Please note that we expect you to write weekly blog posts containing
progress updates after June 17. So you might also want to set up a
blog before that date (or - if you already have one - a separate GSoC
category that can be aggregated via RSS).
So, once more, congratulations -- and happy coding!
On 05/11/2013 03:17 AM, Abhilash Raj wrote:
> After the Barry's comment on my proposal I decided to cut down the
> proposal to implement use of OpenPGP signatures for posting
> privileges instead of both signed and encrypted list.
> Most of the infrastructure for encrypted list will be created along
> with this project so that later on it can also be implemented easily.
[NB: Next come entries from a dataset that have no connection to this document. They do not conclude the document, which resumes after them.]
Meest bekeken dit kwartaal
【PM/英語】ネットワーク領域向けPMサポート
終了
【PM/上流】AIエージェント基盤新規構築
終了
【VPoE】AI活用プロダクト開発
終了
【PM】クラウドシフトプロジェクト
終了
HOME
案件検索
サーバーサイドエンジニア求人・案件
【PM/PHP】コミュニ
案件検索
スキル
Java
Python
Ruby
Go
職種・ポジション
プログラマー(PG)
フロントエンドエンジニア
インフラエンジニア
I think this is the right decision. Some of the discussion below is
only relevant for the larger-scope project. but some of it is relevant
to your revised-scope project as well. I've tried to indicate the
latter concerns by flagging them with ***SIGNED_POSTS***
> Sender encrypts the message to list's pub key. List's pub-private
> keypair is uploaded by the list's owner when he creates the list.
> Subscribers gets to download the list's pub-key when he subscribes to
You're saying here that the list has a secret key (i'll call that
LK_sec) and the corresponding public key is well-known (i'll call that
in OpenPGP terms, keys have "usage flags" or "key capabilities":
It sounds like you're saying that we should mark this key as "encryption
capable", which is usually indicated with two bits set: 0xc
Might there be a reason for the list to have a keypair associated with
it even for cleartext messages? e.g. might the list send out signed
messages that users might want to verify?
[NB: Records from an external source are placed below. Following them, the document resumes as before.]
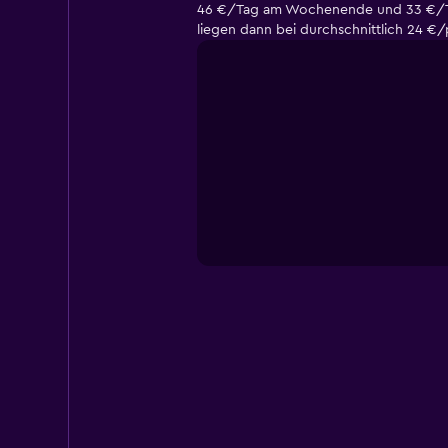
46 €/Tag am Wochenende und 33 €/Tag
liegen dann bei durchschnittlich 24 €/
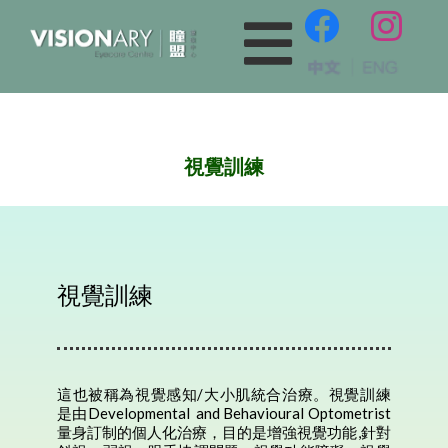
視覺訓練
視覺訓練
這也被稱為視覺感知/大小肌統合治療。視覺訓練
是由Developmental
and Behavioural Optometrist
量身訂制的個人化治療，目的是增強視覺功能,針對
>> what if the decryption succeeds but there is no message signature inside it?
> In that case a notification is sent to the sender with only the
> headers of the decrypted message that the signature of the message
> does not match. If it is not sent by him he is asked to ignore the
you say "with only the headers" -- is there ever a time when a bounce
message might contain the message content?
>> what if the signature appears to be valid, but was made 3 years ago (or
>> in the future)?
> Is that a problem if he has not revoked his signature yet?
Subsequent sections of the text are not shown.